● **Task directions**
When the line containing "Describe the element at coordinates (167, 1020)" is found in the data below, copy it and each line after it through the line containing "This screenshot has height=1491, width=1564.", exactly and with no others.
****************
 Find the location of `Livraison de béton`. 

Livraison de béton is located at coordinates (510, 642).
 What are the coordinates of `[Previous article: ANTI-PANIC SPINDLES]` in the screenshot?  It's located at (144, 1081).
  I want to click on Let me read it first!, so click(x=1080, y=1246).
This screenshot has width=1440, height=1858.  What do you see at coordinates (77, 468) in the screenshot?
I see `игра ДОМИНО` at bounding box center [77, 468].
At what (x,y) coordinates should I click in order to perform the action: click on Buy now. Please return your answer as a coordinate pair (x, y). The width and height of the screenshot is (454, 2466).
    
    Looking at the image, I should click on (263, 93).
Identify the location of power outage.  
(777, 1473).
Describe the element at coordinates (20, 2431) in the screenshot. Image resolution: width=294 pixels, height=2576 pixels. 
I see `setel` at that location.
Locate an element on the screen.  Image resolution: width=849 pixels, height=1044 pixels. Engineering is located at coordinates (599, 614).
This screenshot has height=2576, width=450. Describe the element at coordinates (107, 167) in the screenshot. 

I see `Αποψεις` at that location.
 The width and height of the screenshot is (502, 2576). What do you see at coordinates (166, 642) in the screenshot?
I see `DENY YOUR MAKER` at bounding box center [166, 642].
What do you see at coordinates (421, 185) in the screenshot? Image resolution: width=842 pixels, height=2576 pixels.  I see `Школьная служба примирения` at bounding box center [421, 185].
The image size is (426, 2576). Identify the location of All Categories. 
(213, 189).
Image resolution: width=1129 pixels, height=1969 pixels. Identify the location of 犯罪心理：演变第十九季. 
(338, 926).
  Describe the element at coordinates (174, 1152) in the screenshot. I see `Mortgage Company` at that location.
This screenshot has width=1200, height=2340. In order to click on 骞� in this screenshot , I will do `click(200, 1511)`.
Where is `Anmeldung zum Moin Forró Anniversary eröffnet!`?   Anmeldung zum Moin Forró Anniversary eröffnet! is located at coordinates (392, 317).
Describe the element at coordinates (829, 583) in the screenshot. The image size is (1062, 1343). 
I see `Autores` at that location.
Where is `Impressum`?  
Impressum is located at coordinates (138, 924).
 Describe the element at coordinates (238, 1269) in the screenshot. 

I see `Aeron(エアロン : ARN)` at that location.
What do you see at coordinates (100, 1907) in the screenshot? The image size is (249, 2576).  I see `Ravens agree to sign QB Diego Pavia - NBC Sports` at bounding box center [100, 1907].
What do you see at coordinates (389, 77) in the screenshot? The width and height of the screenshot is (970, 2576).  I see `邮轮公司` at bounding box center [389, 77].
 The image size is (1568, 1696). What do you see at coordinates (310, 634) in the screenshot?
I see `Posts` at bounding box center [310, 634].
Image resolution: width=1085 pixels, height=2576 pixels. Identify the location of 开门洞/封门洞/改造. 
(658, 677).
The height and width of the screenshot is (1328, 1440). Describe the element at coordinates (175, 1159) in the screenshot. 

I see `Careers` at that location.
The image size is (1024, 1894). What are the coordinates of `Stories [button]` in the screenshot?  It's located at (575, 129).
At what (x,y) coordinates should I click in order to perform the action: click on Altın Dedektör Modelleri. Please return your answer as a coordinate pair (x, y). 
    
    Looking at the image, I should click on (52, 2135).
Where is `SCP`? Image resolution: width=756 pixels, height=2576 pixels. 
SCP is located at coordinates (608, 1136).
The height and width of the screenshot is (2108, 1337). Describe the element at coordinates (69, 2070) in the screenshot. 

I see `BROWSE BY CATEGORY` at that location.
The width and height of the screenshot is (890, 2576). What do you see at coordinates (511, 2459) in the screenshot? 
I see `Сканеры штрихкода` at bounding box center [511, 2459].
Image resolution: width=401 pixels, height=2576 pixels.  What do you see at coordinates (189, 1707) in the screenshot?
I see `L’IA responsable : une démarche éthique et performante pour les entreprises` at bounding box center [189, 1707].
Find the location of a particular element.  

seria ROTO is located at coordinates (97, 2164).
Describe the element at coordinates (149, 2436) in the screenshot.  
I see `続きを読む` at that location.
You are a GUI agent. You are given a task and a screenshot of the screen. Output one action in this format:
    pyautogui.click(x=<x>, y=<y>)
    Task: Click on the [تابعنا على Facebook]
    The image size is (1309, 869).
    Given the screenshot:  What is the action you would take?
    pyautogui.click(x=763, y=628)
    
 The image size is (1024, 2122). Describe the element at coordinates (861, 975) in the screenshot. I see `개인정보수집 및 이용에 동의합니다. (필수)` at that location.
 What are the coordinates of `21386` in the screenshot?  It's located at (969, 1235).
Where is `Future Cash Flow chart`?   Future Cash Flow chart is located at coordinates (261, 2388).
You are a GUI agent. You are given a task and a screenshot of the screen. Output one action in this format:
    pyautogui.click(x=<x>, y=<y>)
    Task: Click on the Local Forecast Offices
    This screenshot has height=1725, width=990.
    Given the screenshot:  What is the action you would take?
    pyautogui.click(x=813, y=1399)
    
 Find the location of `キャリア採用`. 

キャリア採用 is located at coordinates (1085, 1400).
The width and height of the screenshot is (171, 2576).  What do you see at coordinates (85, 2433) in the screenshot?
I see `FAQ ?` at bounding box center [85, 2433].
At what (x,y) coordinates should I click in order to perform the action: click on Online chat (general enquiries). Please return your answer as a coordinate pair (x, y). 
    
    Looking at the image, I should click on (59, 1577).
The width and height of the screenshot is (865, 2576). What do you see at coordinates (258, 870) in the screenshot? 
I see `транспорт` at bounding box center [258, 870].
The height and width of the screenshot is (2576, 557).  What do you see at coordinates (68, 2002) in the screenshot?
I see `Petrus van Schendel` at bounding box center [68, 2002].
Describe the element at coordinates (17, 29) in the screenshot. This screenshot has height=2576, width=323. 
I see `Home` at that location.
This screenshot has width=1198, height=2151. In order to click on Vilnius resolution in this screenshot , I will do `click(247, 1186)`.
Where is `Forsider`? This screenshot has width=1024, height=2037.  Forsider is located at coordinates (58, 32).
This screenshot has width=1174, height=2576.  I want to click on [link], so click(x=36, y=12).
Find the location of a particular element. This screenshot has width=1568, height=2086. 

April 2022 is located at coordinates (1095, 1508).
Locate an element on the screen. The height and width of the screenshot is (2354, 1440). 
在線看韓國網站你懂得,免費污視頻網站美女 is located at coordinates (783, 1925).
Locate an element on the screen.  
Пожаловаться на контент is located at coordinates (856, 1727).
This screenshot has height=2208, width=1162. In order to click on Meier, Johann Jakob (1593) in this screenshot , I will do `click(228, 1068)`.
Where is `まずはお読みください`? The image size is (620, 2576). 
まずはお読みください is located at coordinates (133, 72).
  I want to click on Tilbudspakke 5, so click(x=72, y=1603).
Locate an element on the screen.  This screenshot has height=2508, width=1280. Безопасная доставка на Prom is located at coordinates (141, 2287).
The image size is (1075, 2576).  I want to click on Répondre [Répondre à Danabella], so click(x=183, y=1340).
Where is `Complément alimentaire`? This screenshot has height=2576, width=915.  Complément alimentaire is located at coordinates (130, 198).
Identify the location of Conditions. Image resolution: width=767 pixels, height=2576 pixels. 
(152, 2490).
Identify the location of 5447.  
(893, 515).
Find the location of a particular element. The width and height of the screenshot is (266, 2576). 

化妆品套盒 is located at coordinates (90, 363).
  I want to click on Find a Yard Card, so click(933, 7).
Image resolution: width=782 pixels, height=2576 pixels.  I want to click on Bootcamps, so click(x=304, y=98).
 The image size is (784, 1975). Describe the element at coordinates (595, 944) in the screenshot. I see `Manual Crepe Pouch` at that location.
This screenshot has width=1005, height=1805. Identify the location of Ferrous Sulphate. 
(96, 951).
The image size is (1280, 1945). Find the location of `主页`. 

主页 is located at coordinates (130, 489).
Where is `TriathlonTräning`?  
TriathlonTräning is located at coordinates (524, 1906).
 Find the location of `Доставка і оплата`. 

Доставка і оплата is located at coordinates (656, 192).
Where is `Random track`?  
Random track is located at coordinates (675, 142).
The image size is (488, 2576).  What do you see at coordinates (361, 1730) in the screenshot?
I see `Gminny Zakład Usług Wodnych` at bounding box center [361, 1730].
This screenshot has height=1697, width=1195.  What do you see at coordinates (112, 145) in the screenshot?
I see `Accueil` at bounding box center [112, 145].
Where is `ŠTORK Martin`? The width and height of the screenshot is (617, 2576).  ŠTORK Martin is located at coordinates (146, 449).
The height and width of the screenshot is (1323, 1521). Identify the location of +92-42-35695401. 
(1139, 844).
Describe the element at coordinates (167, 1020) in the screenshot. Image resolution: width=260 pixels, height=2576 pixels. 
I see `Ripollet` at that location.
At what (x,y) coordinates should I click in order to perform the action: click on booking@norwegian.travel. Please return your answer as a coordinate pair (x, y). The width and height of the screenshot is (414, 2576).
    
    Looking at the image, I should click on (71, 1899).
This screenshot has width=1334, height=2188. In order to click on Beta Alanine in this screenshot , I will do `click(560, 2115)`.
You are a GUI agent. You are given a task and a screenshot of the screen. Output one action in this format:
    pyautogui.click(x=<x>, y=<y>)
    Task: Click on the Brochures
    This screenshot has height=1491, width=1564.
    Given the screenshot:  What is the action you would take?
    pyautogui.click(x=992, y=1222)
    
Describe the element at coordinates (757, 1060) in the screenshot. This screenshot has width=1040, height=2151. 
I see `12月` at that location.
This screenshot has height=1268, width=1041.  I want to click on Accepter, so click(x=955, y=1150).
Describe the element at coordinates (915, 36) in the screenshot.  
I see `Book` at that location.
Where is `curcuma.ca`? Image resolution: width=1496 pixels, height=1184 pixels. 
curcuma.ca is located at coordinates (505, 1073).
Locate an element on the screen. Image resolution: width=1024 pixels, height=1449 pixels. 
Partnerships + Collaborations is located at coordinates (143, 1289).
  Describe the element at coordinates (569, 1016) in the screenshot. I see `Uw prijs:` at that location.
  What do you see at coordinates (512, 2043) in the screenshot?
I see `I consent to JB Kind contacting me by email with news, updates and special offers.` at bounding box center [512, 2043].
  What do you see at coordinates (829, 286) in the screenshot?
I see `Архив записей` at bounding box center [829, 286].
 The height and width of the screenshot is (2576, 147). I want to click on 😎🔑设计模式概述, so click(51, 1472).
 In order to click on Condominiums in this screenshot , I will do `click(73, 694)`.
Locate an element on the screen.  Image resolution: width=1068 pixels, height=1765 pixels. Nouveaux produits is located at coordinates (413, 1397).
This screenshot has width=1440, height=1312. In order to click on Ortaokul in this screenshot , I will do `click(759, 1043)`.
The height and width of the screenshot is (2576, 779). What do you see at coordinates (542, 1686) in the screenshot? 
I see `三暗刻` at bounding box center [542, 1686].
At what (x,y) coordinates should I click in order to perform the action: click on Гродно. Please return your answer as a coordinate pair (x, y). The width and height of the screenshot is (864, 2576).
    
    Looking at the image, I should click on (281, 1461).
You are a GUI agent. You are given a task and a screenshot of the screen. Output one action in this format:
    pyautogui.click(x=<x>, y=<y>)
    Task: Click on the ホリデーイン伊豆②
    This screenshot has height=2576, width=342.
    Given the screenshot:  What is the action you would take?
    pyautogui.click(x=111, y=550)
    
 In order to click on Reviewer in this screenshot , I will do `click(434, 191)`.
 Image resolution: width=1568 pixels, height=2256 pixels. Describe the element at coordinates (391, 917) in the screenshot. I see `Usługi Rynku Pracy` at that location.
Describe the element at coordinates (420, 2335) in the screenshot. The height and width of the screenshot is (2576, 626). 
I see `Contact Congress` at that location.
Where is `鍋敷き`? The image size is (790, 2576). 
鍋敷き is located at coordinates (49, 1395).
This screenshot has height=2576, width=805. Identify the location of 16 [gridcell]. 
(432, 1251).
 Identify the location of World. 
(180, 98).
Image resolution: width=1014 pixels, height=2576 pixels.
****************
● **Exercise solution**
Describe the element at coordinates (167, 1020) in the screenshot. Image resolution: width=260 pixels, height=2576 pixels. 
I see `Ripollet` at that location.
At what (x,y) coordinates should I click in order to perform the action: click on booking@norwegian.travel. Please return your answer as a coordinate pair (x, y). The width and height of the screenshot is (414, 2576).
    
    Looking at the image, I should click on (71, 1899).
This screenshot has width=1334, height=2188. In order to click on Beta Alanine in this screenshot , I will do `click(560, 2115)`.
You are a GUI agent. You are given a task and a screenshot of the screen. Output one action in this format:
    pyautogui.click(x=<x>, y=<y>)
    Task: Click on the Brochures
    This screenshot has height=1491, width=1564.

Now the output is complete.